A bed was missing from one room, while a staff training session was taking place in the other.
And, after spending 40 minutes in tears in a small room waiting for someone to help her, she left the complex and delivered her daughter Lyra alone at her Chesterton home less than an hour later.
The hospital has now apologised to the supermarket manager and launched an investigation into what went wrong.
Ms Auden, who has two other children and is a manager at Morrisons, in Milehouse, said: "I was left alone by the hospital and what followed in my bathroom will never leave me.
"I can hardly stand to be in this house so we have decided to sell up. I've been diagnosed with depression and am I have to go out every night for walks to try and get my head straight.
"I had my other two children in the old maternity block. The new place might look modern and shiny, but they treated me like a number not a person.
"We eventually want another baby, but the last place I will go is that hospital; I will go to somewhere like Stafford or Leighton, in Crewe."
Ms Auden's partner Adrian Turner called paramedics minutes after the stillbirth at the house in London Road.
She was taken back to the same hospital holding Lyra before being admitted to one of the bereavement rooms which was unavailable earlier.
Lyra was taken from her and cleaned before being handed back to the couple to say goodbye. She was cremated at a funeral service on Friday.
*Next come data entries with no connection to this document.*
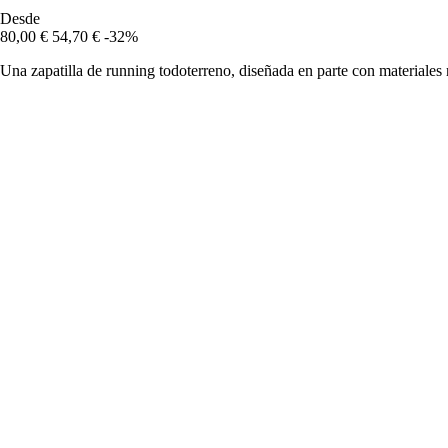
Desde
80,00 €
54,70 €
-32%
Una zapatilla de running todoterreno, diseñada en parte con materiales 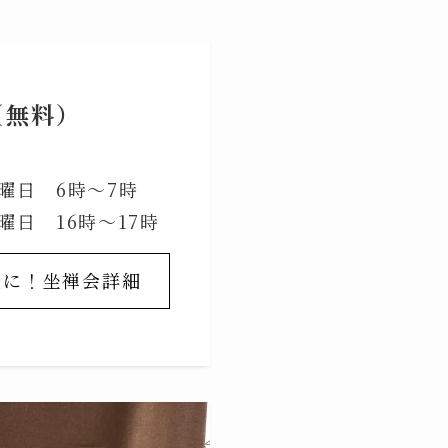
（無料）
日 6時〜7時
日 16時〜17時
軽に！坐禅会詳細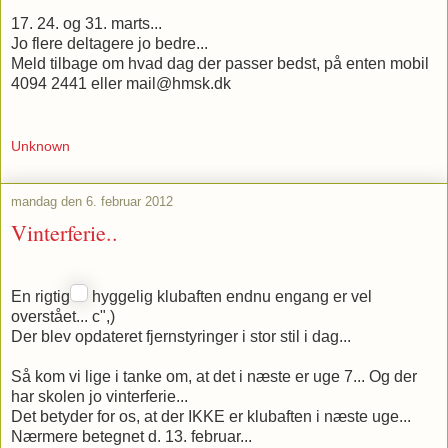
17. 24. og 31. marts...
Jo flere deltagere jo bedre...
Meld tilbage om hvad dag der passer bedst, på enten mobil
4094 2441 eller mail@hmsk.dk
Unknown
mandag den 6. februar 2012
Vinterferie..
En rigtig
hyggelig klubaften endnu engang er vel
overstået... c",)
Der blev opdateret fjernstyringer i stor stil i dag...
Så kom vi lige i tanke om, at det i næste er uge 7... Og der
har skolen jo vinterferie...
Det betyder for os, at der IKKE er klubaften i næste uge...
Nærmere betegnet d. 13. februar...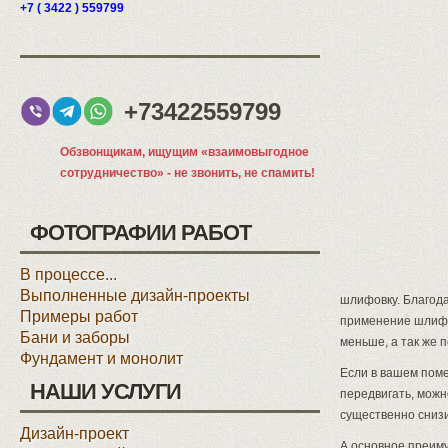
+7 ( 3422 ) 559799
+73422559799
Обзвонщикам, ищущим «взаимовыгодное
сотрудничество» - не звонить, не спамить!
ФОТОГРАФИИ РАБОТ
В процессе...
Выполненные дизайн-проекты
шлифовку. Благода
Примеры работ
применение шлифов
Бани и заборы
меньше, а так же 
Фундамент и монолит
Если в вашем пом
НАШИ УСЛУГИ
передвигать, можн
существенно снизи
Дизайн-проект
А основное преиму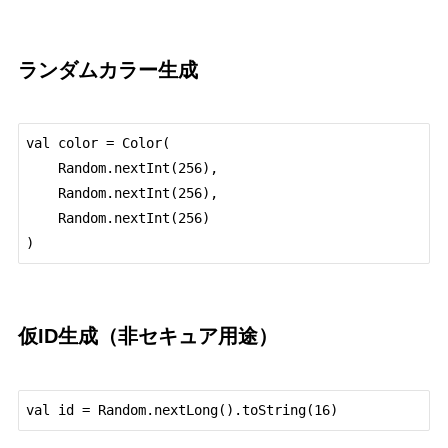
ランダムカラー生成
val color = Color(

    Random.nextInt(256),

    Random.nextInt(256),

    Random.nextInt(256)

仮ID生成（非セキュア用途）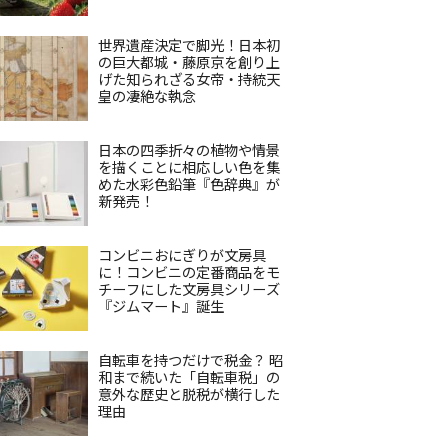
世界遺産決定で脚光！日本初
の巨大都城・藤原京を創り上
げた知られざる女帝・持統天
皇の凄絶な執念
日本の四季折々の植物や情景
を描くことに相応しい色を集
めた水彩色鉛筆『色辞典』が
新発売！
コンビニおにぎりが文房具
に！コンビニの定番商品をモ
チーフにした文房具シリーズ
『ジムマート』誕生
自転車を持つだけで税金？ 昭
和まで続いた「自転車税」の
意外な歴史と脱税が横行した
理由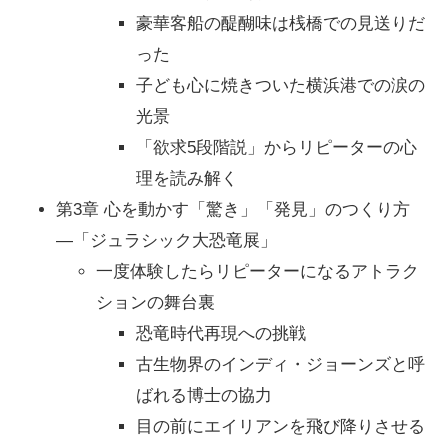
豪華客船の醍醐味は桟橋での見送りだ
った
子ども心に焼きついた横浜港での涙の
光景
「欲求5段階説」からリピーターの心
理を読み解く
第3章 心を動かす「驚き」「発見」のつくり方
―「ジュラシック大恐竜展」
一度体験したらリピーターになるアトラク
ションの舞台裏
恐竜時代再現への挑戦
古生物界のインディ・ジョーンズと呼
ばれる博士の協力
目の前にエイリアンを飛び降りさせる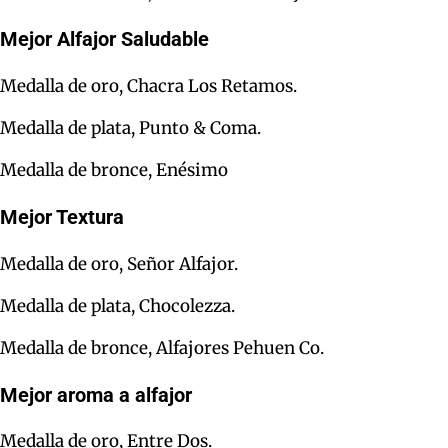
Mejor Alfajor Saludable
Medalla de oro, Chacra Los Retamos.
Medalla de plata, Punto & Coma.
Medalla de bronce, Enésimo
Mejor Textura
Medalla de oro, Señor Alfajor.
Medalla de plata, Chocolezza.
Medalla de bronce, Alfajores Pehuen Co.
Mejor aroma a alfajor
Medalla de oro, Entre Dos.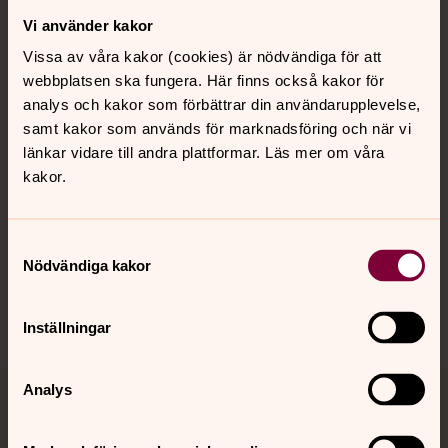
Vi använder kakor
Kontakt
Vissa av våra kakor (cookies) är nödvändiga för att
webbplatsen ska fungera. Här finns också kakor för
Kalender
analys och kakor som förbättrar din användarupplevelse,
samt kakor som används för marknadsföring och när vi
länkar vidare till andra plattformar. Läs mer om våra
kakor.
Hitta snabbt
Samtyckesval
Sociala kanaler
Nödvändiga kakor
Inställningar
Analys
Jourhavande präst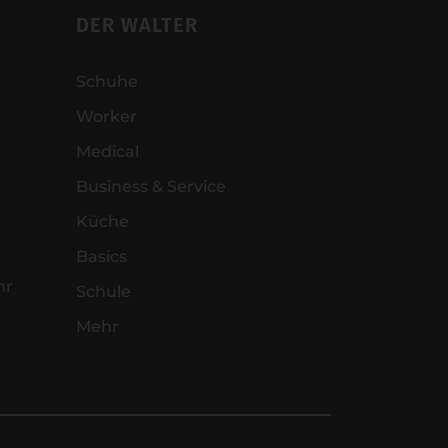
DER WALTER
Schuhe
Worker
Medical
Business & Service
Küche
Basics
hr
Schule
Mehr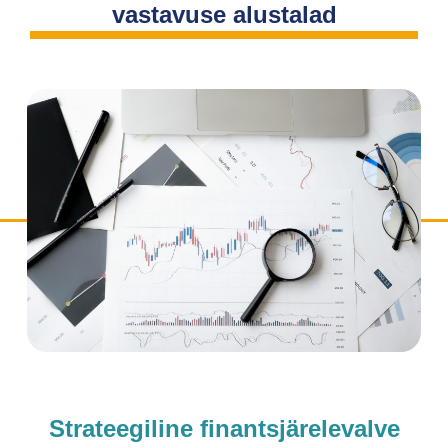
vastavuse alustalad
Strateegiline finantsjärelevalve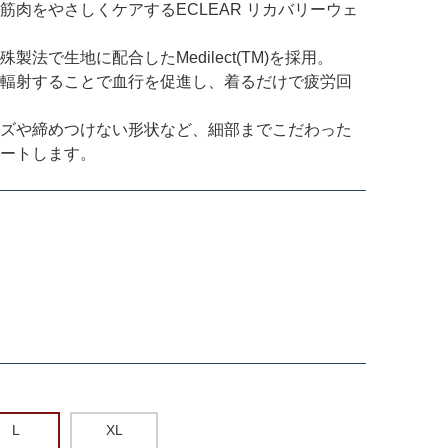
肉をやさしくケアするECLEAR リカバリーウェ
法で生地に配合したMedilect(TM)を採用。
輻射することで血行を促進し、着るだけで疲労回
ズや締めつけない形状など、細部までこだわった
ートします。
L
XL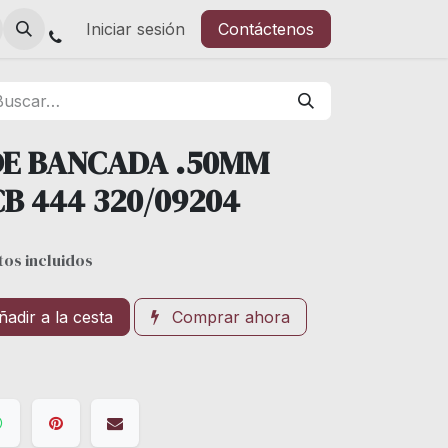
Iniciar sesión
Contáctenos
DE BANCADA .50MM
CB 444 320/09204
os incluidos
adir a la cesta
Comprar ahora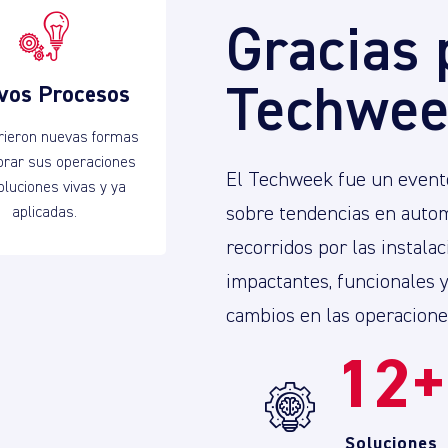
Gracias 
Techwee
vos Procesos
rieron nuevas formas
orar sus operaciones
El Techweek fue un evento
oluciones vivas y ya
sobre tendencias en autom
aplicadas.
recorridos por las instala
impactantes, funcionales 
cambios en las operaciones
12
Soluciones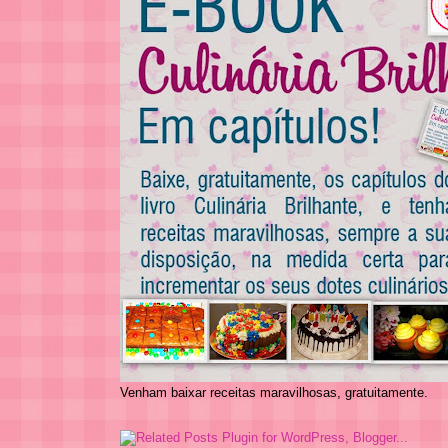
Venham baixar receitas maravilhosas, gratuitamente.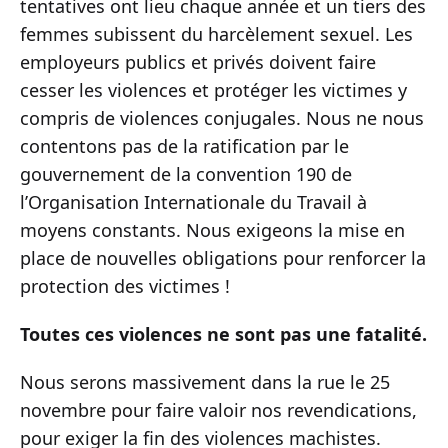
tentatives ont lieu chaque année et un tiers des
femmes subissent du harcèlement sexuel. Les
employeurs publics et privés doivent faire
cesser les violences et protéger les victimes y
compris de violences conjugales. Nous ne nous
contentons pas de la ratification par le
gouvernement de la convention 190 de
l’Organisation Internationale du Travail à
moyens constants. Nous exigeons la mise en
place de nouvelles obligations pour renforcer la
protection des victimes !
Toutes ces violences ne sont pas une fatalité.
Nous serons massivement dans la rue le 25
novembre pour faire valoir nos revendications,
pour exiger la fin des violences machistes.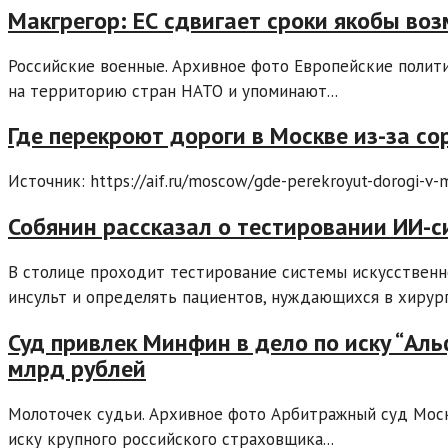
Макгрегор: ЕС сдвигает сроки якобы во
Российские военные. Архивное фото Европейские полит
на территорию стран НАТО и упоминают...
Где перекроют дороги в Москве из-за с
Источник: https://aif.ru/moscow/gde-perekroyut-dorogi-v-m
Собянин рассказал о тестировании ИИ-с
В столице проходит тестирование системы искусственн
инсульт и определять пациентов, нуждающихся в хирурги
Суд привлек Минфин в дело по иску “Аль
млрд рублей
Молоточек судьи. Архивное фото Арбитражный суд Моск
иску крупного российского страховщика...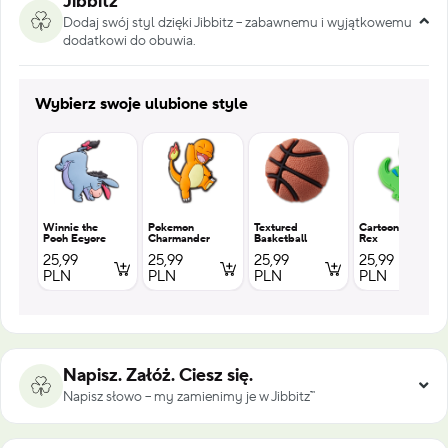
Jibbitz
Dodaj swój styl dzięki Jibbitz – zabawnemu i wyjątkowemu
dodatkowi do obuwia.
Wybierz swoje ulubione style
Winnie the
Pokemon
Textured
Cartoon T
Pooh Eeyore
Charmander
Basketball
Rex
25,99
25,99
25,99
25,99
PLN
PLN
PLN
PLN
Napisz. Załóż. Ciesz się.
Napisz słowo – my zamienimy je w Jibbitz™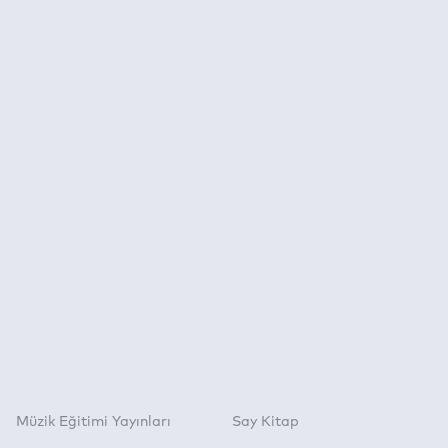
Müzik Eğitimi Yayınları
Say Kitap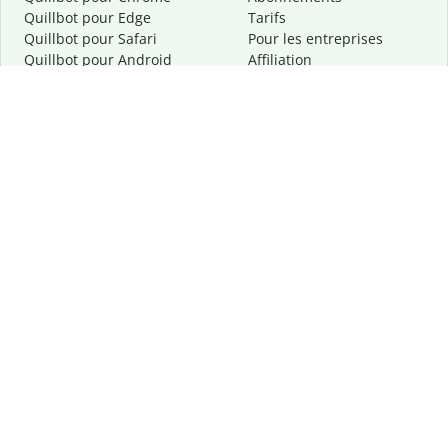
Quillbot pour Edge
Tarifs
Quillbot pour Safari
Pour les entreprises
Quillbot pour Android
Affiliation
Quillbot
pour
iOS
Demander une démo
Quillbot pour Windows
Quillbot pour macOS
Quillbot pour Word
Outils
Entreprise
Outils de rédaction
À propos
Correction linguistique
Confidentialité
Citation et originalité
Carrière
Outils d'IA
Centre d'aide
Outils PDF
Contactez-nous
Outils d'image
Ressources
Autres outils
Outils PDF
Qui sommes-nous ?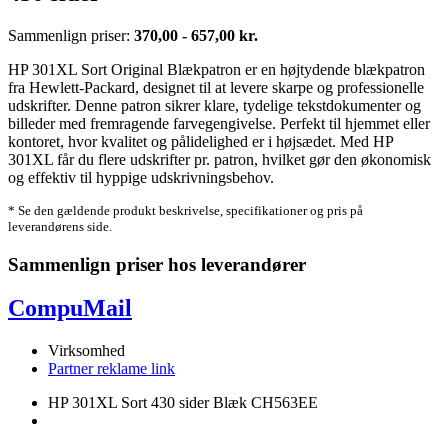
Sammenlign priser:
370,00 - 657,00 kr.
HP 301XL Sort Original Blækpatron er en højtydende blækpatron
fra Hewlett-Packard, designet til at levere skarpe og professionelle
udskrifter. Denne patron sikrer klare, tydelige tekstdokumenter og
billeder med fremragende farvegengivelse. Perfekt til hjemmet eller
kontoret, hvor kvalitet og pålidelighed er i højsædet. Med HP
301XL får du flere udskrifter pr. patron, hvilket gør den økonomisk
og effektiv til hyppige udskrivningsbehov.
* Se den gældende produkt beskrivelse, specifikationer og pris på
leverandørens side.
Sammenlign priser hos leverandører
CompuMail
Virksomhed
Partner reklame link
HP 301XL Sort 430 sider Blæk CH563EE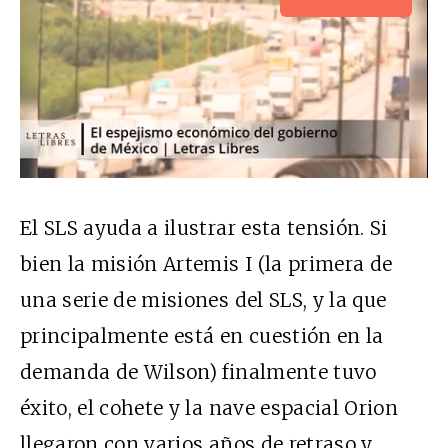
El SLS ayuda a ilustrar esta tensión. Si
bien la misión Artemis I (la primera de
una serie de misiones del SLS, y la que
principalmente está en cuestión en la
demanda de Wilson) finalmente tuvo
éxito, el cohete y la nave espacial Orion
llegaron con varios años de retraso
y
The baby would have been the first child of Mr Turner, aged 29, who said: "We have been given no bereavement support from the hospital and been told the only group locally doing this work has had to close."
A hospital spokesman said: "Staff offer their condolences to Ms Auden and Mr Turner. Our early investigations into their concerns show our service on this occasion was not to the standards we normally provide.
"Although the vast majority of families have a positive experience, we need to review our care for people in situations similar to Ms Auden to ensure this does not happen in future."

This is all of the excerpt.